# Got a trial run last weekend



## charito (Oct 12, 2013)

The news warned of possible ice storm reminiscent of the kind that hit us in the 90's. I thought about power outages. Here's what I did to prep for it - I must say my adrenaline was running high! :tango_face_smile:

Bought more bread for the freezer. Grabbed a big pack of jumbo dogs on sale at my local grocery store (happened to be my fave, saw this size only in Costco), and more eggs. Bought more fruits that could keep for quite a while, celery and carrots too. Got more beverages like colas and fruit juice.

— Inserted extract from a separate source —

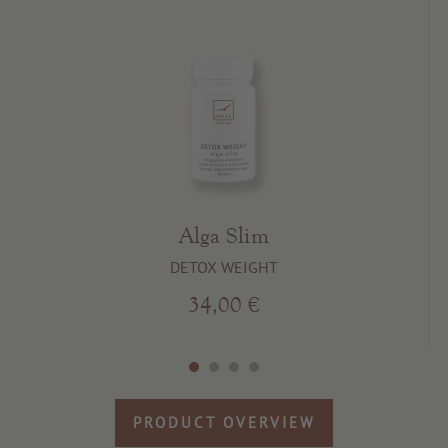
Alga Slim
DETOX WEIGHT
34,00 €
PRODUCT OVERVIEW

Made egg salad, also boiled extra eggs. Baked a slew of chicken drumsticks (they're good eaten cold, too). Made a large tub of cold asian noodle salad which had veggies also mixed with it - the vinaigrette dressing helps to make it last longer in the fridge.

Did all my laundry.

Explained to the international students staying with us to grab a shower before the storm hits (as there might not be any available hot water if the power goes out).

Reviewed my other stockpile (to know where items are).

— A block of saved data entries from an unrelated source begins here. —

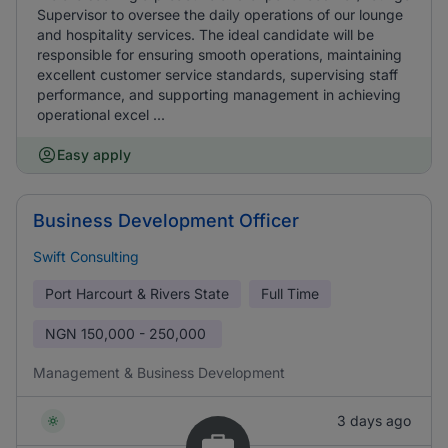
Supervisor to oversee the daily operations of our lounge
and hospitality services. The ideal candidate will be
responsible for ensuring smooth operations, maintaining
excellent customer service standards, supervising staff
performance, and supporting management in achieving
operational excel ...
Easy apply
Business Development Officer
Swift Consulting
Port Harcourt & Rivers State
Full Time
NGN
150,000 - 250,000
Management & Business Development
3 days ago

Well........we didn't get hit bad. Power didn't blink out. And, we've got lots of ready lunches available! :vs_laugh:


----------



## A Watchman (Sep 14, 2015)

charito said:


> Explained to the international students staying with us to grab a shower before the storm hits (as there might not be any available hot water if the power goes out).
> 
> Well........we didn't get hit bad. Power didn't blink out. And, we've got lots of ready lunches available! :vs_laugh:


Last but certainly not least, the international students smell better! :tango_face_grin:


----------



## sideKahr (Oct 15, 2014)

You had it easy that time, buddy. :tango_face_wink: When you have enough time to make egg salad and Asian noodles, you're living a preppers life of luxury.

When you prep for an EMP, you get zero seconds of warning. Everything has to be completely ready all the time.


----------



## charito (Oct 12, 2013)

For those in charge of food prep and cooking in a prepper situation - don't let others handle the cooked food! 
Food will spoil faster if it's not handled properly. Be the one to dish it out.


Btw, I just found out there'll be potluck supper for the international students - they'll be bringing the noodle salad and the dogs! :tango_face_grin:


----------



## agmccall (Jan 26, 2017)

sounds more like a weekend camping trip. 

Why are the hotdogs not already in the freezer. What about water storage for a few days, What about alternative ways to cook so you do not have to prepare your meals ahead of time.

As someone mentioned an EMP or even a blackout from a heatwave in the summer gives you no time to plan a party

al


----------